- [What you have to do] The answer must consist solely of the line that contains "Accessibilité" and all subsequent lines of the data, each reproduced exactly.

(Collected data entries)
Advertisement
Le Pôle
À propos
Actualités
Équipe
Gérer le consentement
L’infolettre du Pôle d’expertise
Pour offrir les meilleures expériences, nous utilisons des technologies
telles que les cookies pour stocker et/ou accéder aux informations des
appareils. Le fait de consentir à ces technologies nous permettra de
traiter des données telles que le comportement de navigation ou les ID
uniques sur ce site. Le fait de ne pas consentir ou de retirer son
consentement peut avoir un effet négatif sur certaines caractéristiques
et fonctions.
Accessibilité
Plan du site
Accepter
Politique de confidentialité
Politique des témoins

- [Task output]
Accessibilité
Plan du site
Accepter
Politique de confidentialité
Politique des témoins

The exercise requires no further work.